My friend shared the picture of you, Angie Valeria, and your father, Óscar Alberto Martínez Ramírez, in death’s embrace on the banks of the Rio Grande on Facebook. With it, he asked me, and others who read his post, to look at it again and again and again to break through our complacency.
With those words, my heart was slayed, and I looked again.
I saw your picture a couple of times before that. My heart was tepid at best. I didn’t want to enter into yet another controversy between our government and the citizens of the world.
I am sorry to admit it, but I’m tired. I am worn out by the partisanship, the baiting, the hating, the lying, and the misinformation. I didn’t want to dive into this news because I knew I would need to read deeply to get to the truth.
Then, I thought, no, I don’t need to do that before I come to the right conclusion. Of course there are nuances to be understood and compromises needed to be made in this border crisis.

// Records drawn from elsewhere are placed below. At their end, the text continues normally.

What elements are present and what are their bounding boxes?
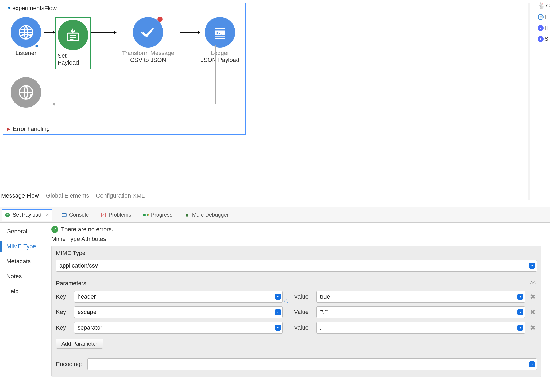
progress-icon bbox=[143, 212, 149, 218]
param-value-select[interactable]: , ▾ bbox=[316, 322, 525, 334]
svg-point-18 bbox=[532, 283, 534, 284]
parameter-row: Key header ▾ ⓘ Value true ▾ ✖ bbox=[56, 291, 537, 303]
chevron-down-icon: ▾ bbox=[275, 325, 281, 331]
param-value: true bbox=[320, 293, 330, 300]
sidebar-item-general[interactable]: General bbox=[6, 226, 46, 237]
h-icon: ● bbox=[538, 25, 544, 31]
delete-row-icon[interactable]: ✖ bbox=[529, 293, 537, 301]
key-label: Key bbox=[56, 293, 70, 300]
bottom-panel: Set Payload ✕ Console Problems Progress … bbox=[0, 207, 550, 392]
add-parameter-button[interactable]: Add Parameter bbox=[56, 339, 103, 349]
chevron-down-icon: ▾ bbox=[275, 294, 281, 300]
status-text: There are no errors. bbox=[61, 226, 113, 233]
tab-label: Set Payload bbox=[13, 212, 41, 218]
flow-canvas[interactable]: ▼ experimentsFlow ⇄ Listener Set Payload bbox=[3, 3, 246, 135]
tab-label: Mule Debugger bbox=[192, 212, 229, 218]
encoding-select[interactable]: ▾ bbox=[87, 358, 537, 370]
tab-global-elements[interactable]: Global Elements bbox=[46, 192, 89, 199]
tab-label: Console bbox=[69, 212, 89, 218]
debugger-icon bbox=[184, 212, 190, 218]
s-icon: ● bbox=[538, 36, 544, 42]
error-handling-label: Error handling bbox=[13, 126, 50, 132]
sidebar-item-notes[interactable]: Notes bbox=[6, 271, 46, 282]
chevron-down-icon: ▾ bbox=[529, 263, 535, 269]
log-icon: LOG bbox=[205, 17, 235, 48]
node-label: Listener bbox=[16, 50, 36, 57]
value-label: Value bbox=[294, 293, 313, 300]
section-title: Mime Type Attributes bbox=[51, 236, 545, 242]
doc-icon: 📄 bbox=[538, 14, 544, 20]
rail-item-h[interactable]: H bbox=[545, 25, 548, 31]
return-arrow-icon bbox=[50, 45, 221, 108]
sidebar-item-help[interactable]: Help bbox=[6, 286, 46, 297]
breakpoint-icon bbox=[157, 17, 163, 22]
param-key-value: header bbox=[78, 293, 96, 300]
globe-icon: ⇄ bbox=[11, 17, 41, 48]
console-icon bbox=[61, 212, 67, 218]
parameter-row: Key separator ▾ ⓘ Value , ▾ ✖ bbox=[56, 322, 537, 334]
error-handling-section[interactable]: ▶ Error handling bbox=[3, 123, 246, 135]
caret-right-icon: ▶ bbox=[7, 127, 10, 131]
tab-progress[interactable]: Progress bbox=[140, 209, 175, 221]
chevron-down-icon: ▾ bbox=[517, 294, 523, 300]
transform-icon bbox=[133, 17, 163, 48]
tab-message-flow[interactable]: Message Flow bbox=[1, 192, 39, 199]
mime-type-select[interactable]: application/csv ▾ bbox=[56, 260, 537, 272]
tab-label: Problems bbox=[109, 212, 131, 218]
rabbit-icon: 🐇 bbox=[538, 2, 545, 9]
chevron-down-icon: ▾ bbox=[517, 309, 523, 315]
param-key-value: escape bbox=[78, 309, 96, 316]
gear-icon[interactable] bbox=[529, 280, 537, 287]
tab-configuration-xml[interactable]: Configuration XML bbox=[96, 192, 145, 199]
rail-item-s[interactable]: S bbox=[545, 36, 548, 42]
arrow-icon bbox=[180, 17, 200, 48]
encoding-label: Encoding: bbox=[56, 361, 82, 368]
parameters-label: Parameters bbox=[56, 280, 86, 287]
delete-row-icon[interactable]: ✖ bbox=[529, 308, 537, 316]
param-key-select[interactable]: separator ▾ bbox=[74, 322, 283, 334]
flow-name: experimentsFlow bbox=[12, 5, 57, 12]
tab-set-payload[interactable]: Set Payload ✕ bbox=[2, 209, 52, 221]
svg-marker-10 bbox=[52, 103, 55, 106]
svg-marker-7 bbox=[198, 31, 200, 34]
chevron-down-icon: ▾ bbox=[517, 325, 523, 331]
param-value-select[interactable]: "\"" ▾ bbox=[316, 306, 525, 318]
close-icon[interactable]: ✕ bbox=[45, 212, 49, 218]
svg-rect-16 bbox=[143, 214, 146, 216]
vertical-scrollbar[interactable] bbox=[528, 3, 530, 200]
flow-node-listener[interactable]: ⇄ Listener bbox=[9, 17, 43, 57]
flow-return-node[interactable] bbox=[11, 77, 41, 108]
rail-item-c[interactable]: C bbox=[546, 3, 550, 9]
svg-marker-5 bbox=[114, 31, 117, 34]
param-value: "\"" bbox=[320, 309, 328, 316]
sidebar-item-mime-type[interactable]: MIME Type bbox=[6, 241, 46, 252]
tab-mule-debugger[interactable]: Mule Debugger bbox=[181, 209, 231, 221]
flow-header[interactable]: ▼ experimentsFlow bbox=[3, 3, 245, 14]
key-label: Key bbox=[56, 309, 70, 316]
mime-type-value: application/csv bbox=[59, 262, 98, 269]
caret-down-icon: ▼ bbox=[7, 6, 11, 11]
svg-text:LOG: LOG bbox=[215, 31, 225, 36]
chevron-down-icon: ▾ bbox=[275, 309, 281, 315]
mime-type-label: MIME Type bbox=[56, 250, 537, 257]
param-value: , bbox=[320, 324, 322, 331]
param-key-select[interactable]: escape ▾ bbox=[74, 306, 283, 318]
payload-tab-icon bbox=[5, 212, 10, 218]
param-value-select[interactable]: true ▾ bbox=[316, 291, 525, 303]
svg-marker-2 bbox=[53, 31, 55, 34]
ok-icon: ✓ bbox=[51, 226, 58, 233]
param-key-select[interactable]: header ▾ bbox=[74, 291, 283, 303]
value-label: Value bbox=[294, 309, 313, 316]
info-icon: ⓘ bbox=[284, 299, 288, 303]
delete-row-icon[interactable]: ✖ bbox=[529, 324, 537, 332]
rail-item-f[interactable]: F bbox=[545, 14, 548, 20]
arrow-icon bbox=[43, 17, 55, 48]
properties-side-nav: General MIME Type Metadata Notes Help bbox=[0, 223, 46, 392]
bottom-tabs: Set Payload ✕ Console Problems Progress … bbox=[0, 207, 550, 222]
tab-console[interactable]: Console bbox=[59, 209, 91, 221]
sidebar-item-metadata[interactable]: Metadata bbox=[6, 256, 46, 267]
properties-detail: ✓ There are no errors. Mime Type Attribu… bbox=[46, 223, 550, 392]
key-label: Key bbox=[56, 324, 70, 331]
right-rail: 🐇C 📄F ●H ●S bbox=[535, 2, 550, 42]
tab-problems[interactable]: Problems bbox=[98, 209, 134, 221]
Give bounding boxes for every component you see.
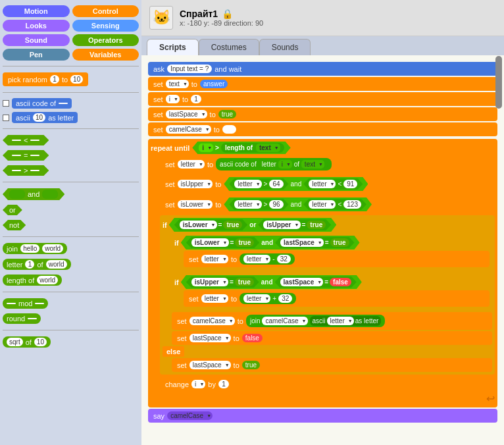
- length-of-val[interactable]: world: [37, 276, 58, 284]
- mod-left[interactable]: [7, 303, 16, 304]
- set-lastspace-true[interactable]: set lastSpace to true: [172, 358, 492, 372]
- i-dd-cond[interactable]: i: [199, 144, 213, 152]
- scrollbar-thumb[interactable]: [495, 56, 502, 109]
- set-letter-minus32[interactable]: set letter to letter - 32: [184, 251, 490, 267]
- lastspace-dd-3[interactable]: lastSpace: [189, 361, 231, 369]
- equals-block[interactable]: =: [3, 150, 139, 161]
- ascii-code-block[interactable]: ascii code of: [3, 98, 139, 109]
- lastspace-dd-2[interactable]: lastSpace: [189, 334, 231, 342]
- lt-right[interactable]: [30, 140, 39, 141]
- sqrt-val[interactable]: 10: [34, 338, 47, 346]
- mod-block[interactable]: mod: [3, 298, 139, 309]
- change-i-block[interactable]: change i by 1: [160, 377, 495, 391]
- by-val[interactable]: 1: [218, 380, 229, 388]
- mod-right[interactable]: [35, 303, 44, 304]
- text-dd-2[interactable]: text: [301, 160, 324, 169]
- repeat-until-label: repeat until: [151, 144, 189, 152]
- text-cond-dd[interactable]: text: [256, 144, 280, 152]
- camelcase-say-dd[interactable]: camelCase: [167, 411, 213, 420]
- camelcase-dd[interactable]: camelCase: [166, 125, 211, 134]
- if-cond-1: isLower = true or isUpper = true: [169, 218, 337, 232]
- set-lastspace-false[interactable]: set lastSpace to false: [172, 331, 492, 345]
- text-var-dd[interactable]: text: [166, 80, 189, 88]
- category-control[interactable]: Control: [72, 5, 139, 17]
- round-block[interactable]: round: [3, 313, 139, 324]
- length-of-block[interactable]: length of world: [3, 275, 139, 286]
- sqrt-func[interactable]: sqrt: [7, 338, 23, 346]
- ascii-as-letter-block[interactable]: ascii 10 as letter: [3, 112, 139, 123]
- tab-costumes[interactable]: Costumes: [199, 39, 259, 55]
- if-inner-2[interactable]: if isUpper = true and lastSp: [172, 273, 492, 309]
- say-block[interactable]: say camelCase: [148, 409, 497, 423]
- join-block[interactable]: join hello world: [3, 243, 139, 254]
- letter-of-block[interactable]: letter 1 of world: [3, 259, 139, 270]
- repeat-until-block[interactable]: repeat until i > length of text set lett…: [148, 139, 497, 407]
- ascii-code-val[interactable]: [59, 103, 68, 104]
- category-operators[interactable]: Operators: [72, 34, 139, 46]
- or-block[interactable]: or: [3, 205, 139, 215]
- category-sound[interactable]: Sound: [3, 34, 70, 46]
- to-l3: to: [215, 201, 221, 209]
- gt-cond: >: [215, 144, 219, 151]
- set-lastspace-block[interactable]: set lastSpace to true: [148, 107, 497, 121]
- letter-plus-expr: letter + 32: [239, 293, 296, 304]
- greater-than-block[interactable]: >: [3, 165, 139, 176]
- or-label: or: [9, 206, 16, 214]
- val-1[interactable]: 1: [191, 95, 201, 103]
- islower-dd[interactable]: isLower: [178, 200, 213, 209]
- eq-left[interactable]: [12, 155, 21, 156]
- lt-left[interactable]: [12, 140, 21, 141]
- answer-val[interactable]: answer: [200, 80, 228, 88]
- not-block[interactable]: not: [3, 220, 139, 230]
- category-looks[interactable]: Looks: [3, 20, 70, 32]
- round-val[interactable]: [28, 318, 37, 319]
- i-dd-2[interactable]: i: [278, 160, 292, 169]
- category-pen[interactable]: Pen: [3, 49, 70, 61]
- less-than-block[interactable]: <: [3, 135, 139, 145]
- lastspace-dd[interactable]: lastSpace: [166, 110, 207, 118]
- and-block[interactable]: and: [3, 188, 139, 200]
- ask-input-val[interactable]: Input text = ?: [167, 65, 212, 73]
- if-outer[interactable]: if isLower = true or isUpper = t: [160, 215, 495, 375]
- pick-random-to[interactable]: 10: [70, 75, 83, 84]
- set-i-block[interactable]: set i to 1: [148, 92, 497, 106]
- gt-right[interactable]: [30, 170, 39, 171]
- i-dd-change[interactable]: i: [191, 380, 205, 388]
- sqrt-block[interactable]: sqrt of 10: [3, 336, 139, 348]
- ascii-code-checkbox[interactable]: [3, 100, 9, 107]
- true-val-1[interactable]: true: [218, 110, 236, 118]
- if-inner-1[interactable]: if isLower = true and lastSp: [172, 233, 492, 270]
- scrollbar-track[interactable]: [495, 55, 503, 445]
- category-sensing[interactable]: Sensing: [72, 20, 139, 32]
- pick-random-from[interactable]: 1: [50, 75, 59, 84]
- set-islower[interactable]: set isLower to letter > 96 and letter <: [160, 195, 495, 214]
- join-left[interactable]: hello: [20, 244, 39, 253]
- letter-num[interactable]: 1: [25, 260, 34, 269]
- letter-dd-3[interactable]: letter: [201, 294, 228, 303]
- ask-block[interactable]: ask Input text = ? and wait: [148, 62, 497, 76]
- set-camelcase-join[interactable]: set camelCase to join camelCase ascii le…: [172, 312, 492, 330]
- camelcase-dd-2[interactable]: camelCase: [189, 317, 235, 325]
- letter-dd-1[interactable]: letter: [178, 160, 205, 169]
- letter-dd-2[interactable]: letter: [201, 255, 228, 263]
- set-text-block[interactable]: set text to answer: [148, 77, 497, 91]
- ascii-num[interactable]: 10: [33, 113, 45, 122]
- set-camelcase-block[interactable]: set camelCase to: [148, 122, 497, 136]
- ascii-letter-checkbox[interactable]: [3, 115, 9, 121]
- isupper-dd[interactable]: isUpper: [178, 180, 213, 188]
- eq-right[interactable]: [30, 155, 39, 156]
- set-isupper[interactable]: set isUpper to letter > 64 and letter <: [160, 174, 495, 194]
- join-right[interactable]: world: [42, 244, 63, 253]
- gt-left[interactable]: [12, 170, 21, 171]
- tab-sounds[interactable]: Sounds: [259, 39, 311, 55]
- empty-val[interactable]: [222, 125, 236, 134]
- to-label-4: to: [214, 126, 220, 134]
- set-letter-plus32[interactable]: set letter to letter + 32: [184, 290, 490, 307]
- set-letter-ascii[interactable]: set letter to ascii code of letter i of …: [160, 155, 495, 173]
- category-variables[interactable]: Variables: [72, 49, 139, 61]
- tab-scripts[interactable]: Scripts: [147, 39, 199, 55]
- i-var-dd[interactable]: i: [166, 95, 180, 103]
- category-motion[interactable]: Motion: [3, 5, 70, 17]
- letter-of-val[interactable]: world: [46, 260, 67, 269]
- pick-random-block[interactable]: pick random 1 to 10: [3, 72, 139, 86]
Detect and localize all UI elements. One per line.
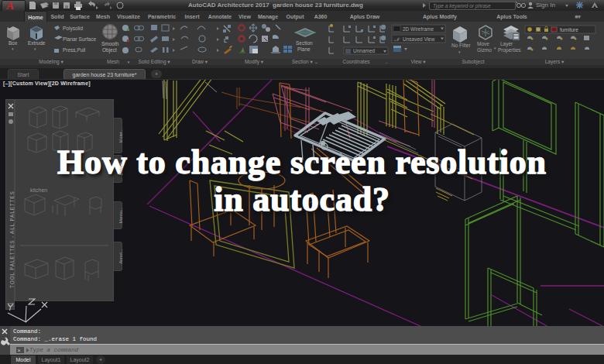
svg-text:▾: ▾ bbox=[458, 50, 461, 54]
svg-text:furniture: furniture bbox=[560, 27, 578, 33]
svg-text:Properties: Properties bbox=[498, 47, 521, 53]
svg-text:Smooth: Smooth bbox=[101, 41, 119, 46]
svg-text:Unnamed: Unnamed bbox=[353, 48, 376, 53]
svg-text:▾: ▾ bbox=[494, 46, 496, 50]
svg-text:▾: ▾ bbox=[12, 46, 14, 51]
svg-text:Box: Box bbox=[9, 40, 18, 46]
svg-text:Details: Details bbox=[118, 162, 123, 175]
svg-text:Gizmo: Gizmo bbox=[477, 47, 492, 53]
svg-text:Extrude: Extrude bbox=[28, 40, 46, 46]
svg-text:×: × bbox=[18, 348, 21, 354]
svg-text:Annot...: Annot... bbox=[118, 249, 123, 263]
svg-text:Mater...: Mater... bbox=[118, 128, 123, 143]
svg-text:Move: Move bbox=[477, 41, 489, 46]
svg-text:L: L bbox=[224, 38, 228, 43]
svg-text:Plane: Plane bbox=[297, 46, 311, 52]
svg-text:Section: Section bbox=[296, 40, 313, 46]
svg-text:Layer: Layer bbox=[500, 41, 513, 47]
svg-text:Planar Surface: Planar Surface bbox=[63, 36, 96, 42]
svg-text:▾: ▾ bbox=[34, 46, 36, 51]
svg-text:Mensu...: Mensu... bbox=[118, 207, 123, 224]
svg-text:Object: Object bbox=[102, 47, 117, 53]
svg-text:Press,Pull: Press,Pull bbox=[63, 47, 86, 53]
svg-text:No Filter: No Filter bbox=[451, 43, 471, 48]
svg-text:2D Wireframe: 2D Wireframe bbox=[403, 26, 434, 32]
svg-text:Polysolid: Polysolid bbox=[63, 26, 83, 32]
svg-text:Unsaved View: Unsaved View bbox=[403, 36, 435, 42]
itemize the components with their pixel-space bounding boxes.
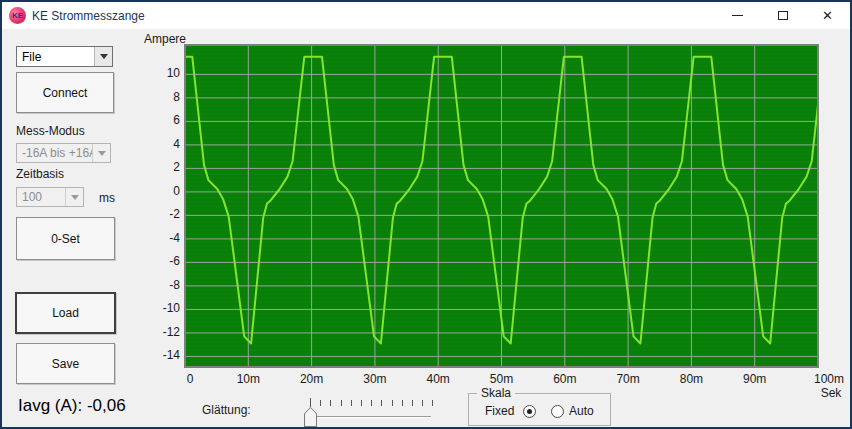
y-tick-label: -14 xyxy=(148,348,180,362)
x-tick-label: 50m xyxy=(480,372,524,386)
load-button-label: Load xyxy=(52,306,79,320)
load-button[interactable]: Load xyxy=(15,292,116,334)
app-window: KE KE Strommesszange ✕ File Connect Mess… xyxy=(0,0,852,429)
maximize-icon xyxy=(778,11,788,20)
port-select[interactable]: File xyxy=(16,46,113,67)
y-tick-label: 2 xyxy=(148,160,180,174)
y-axis-title: Ampere xyxy=(144,32,186,46)
titlebar: KE KE Strommesszange ✕ xyxy=(2,2,850,29)
zeitbasis-unit-label: ms xyxy=(99,191,115,205)
y-tick-label: -4 xyxy=(148,231,180,245)
save-button-label: Save xyxy=(52,357,79,371)
radio-auto-label: Auto xyxy=(569,404,594,418)
radio-fixed[interactable] xyxy=(523,405,536,418)
y-tick-label: 0 xyxy=(148,184,180,198)
slider-tick xyxy=(412,400,413,406)
slider-tick xyxy=(371,400,372,406)
slider-tick xyxy=(341,400,342,406)
waveform-chart xyxy=(185,45,818,367)
y-tick-label: 10 xyxy=(148,66,180,80)
x-tick-label: 60m xyxy=(543,372,587,386)
y-tick-label: -2 xyxy=(148,207,180,221)
chevron-down-icon[interactable] xyxy=(94,47,112,66)
y-tick-label: 6 xyxy=(148,113,180,127)
waveform-svg xyxy=(185,45,818,367)
slider-tick xyxy=(402,400,403,406)
x-tick-label: 80m xyxy=(669,372,713,386)
window-title: KE Strommesszange xyxy=(32,9,145,23)
maximize-button[interactable] xyxy=(760,2,805,29)
x-tick-label: 20m xyxy=(290,372,334,386)
x-tick-label: 30m xyxy=(353,372,397,386)
glaettung-label: Glättung: xyxy=(202,403,251,417)
slider-tick xyxy=(320,400,321,406)
mess-modus-value: -16A bis +16A xyxy=(17,146,92,160)
y-tick-label: -12 xyxy=(148,325,180,339)
y-tick-label: -6 xyxy=(148,254,180,268)
mess-modus-select: -16A bis +16A xyxy=(16,143,111,163)
chevron-down-icon xyxy=(92,144,110,162)
x-tick-label: 90m xyxy=(733,372,777,386)
y-tick-label: 8 xyxy=(148,90,180,104)
y-tick-label: -8 xyxy=(148,278,180,292)
close-icon: ✕ xyxy=(822,9,833,22)
y-tick-label: 4 xyxy=(148,137,180,151)
y-tick-label: -10 xyxy=(148,301,180,315)
slider-tick xyxy=(392,400,393,406)
app-logo-icon: KE xyxy=(9,7,26,24)
zeitbasis-select: 100 xyxy=(16,187,84,207)
slider-tick xyxy=(310,398,311,407)
slider-tick xyxy=(330,400,331,406)
radio-auto[interactable] xyxy=(551,405,564,418)
chevron-down-icon xyxy=(65,188,83,206)
port-select-value: File xyxy=(17,50,94,64)
zero-set-button-label: 0-Set xyxy=(51,232,80,246)
close-button[interactable]: ✕ xyxy=(805,2,850,29)
save-button[interactable]: Save xyxy=(16,343,115,384)
slider-tick xyxy=(432,400,433,406)
zeitbasis-value: 100 xyxy=(17,190,65,204)
mess-modus-label: Mess-Modus xyxy=(16,124,85,138)
minimize-icon xyxy=(732,15,743,16)
x-tick-label: 40m xyxy=(416,372,460,386)
slider-tick xyxy=(361,400,362,406)
x-tick-label: 100m xyxy=(807,372,851,386)
x-axis-unit-label: Sek xyxy=(811,386,851,400)
x-tick-label: 0 xyxy=(168,372,212,386)
slider-tick xyxy=(381,400,382,406)
zeitbasis-label: Zeitbasis xyxy=(16,167,64,181)
slider-tick xyxy=(351,400,352,406)
glaettung-slider-thumb[interactable] xyxy=(304,407,317,427)
zero-set-button[interactable]: 0-Set xyxy=(16,217,115,260)
connect-button[interactable]: Connect xyxy=(16,72,114,113)
minimize-button[interactable] xyxy=(715,2,760,29)
x-tick-label: 70m xyxy=(606,372,650,386)
slider-tick xyxy=(422,400,423,406)
glaettung-slider-track[interactable] xyxy=(309,416,431,418)
iavg-readout: Iavg (A): -0,06 xyxy=(18,396,126,416)
skala-groupbox-title: Skala xyxy=(477,386,515,400)
x-tick-label: 10m xyxy=(226,372,270,386)
radio-fixed-label: Fixed xyxy=(485,404,514,418)
connect-button-label: Connect xyxy=(43,86,88,100)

However, while I study those issues, there are some things I can believe in and take action on now because the issue is really simple. We are talking about how to treat another human being, and in your particular case, how to treat a child.
There is a verse in the Bible that says, “Mine eye affecteth my heart” (Lamentations 3:51, KJV). That’s the way I have memorized that passage, but in today’s English, the one you were learning in your father’s dreams, it says, “My eyes bring suffering to my soul” (NKJV).
Seeing your picture, with your precious body in the folds of your father’s shirt, with your arm draped around his neck as if to tell us this is where you held him in your last moments, has deeply affected my heart. It has made me want to do better for those who are at our borders now, as well as those who will be coming.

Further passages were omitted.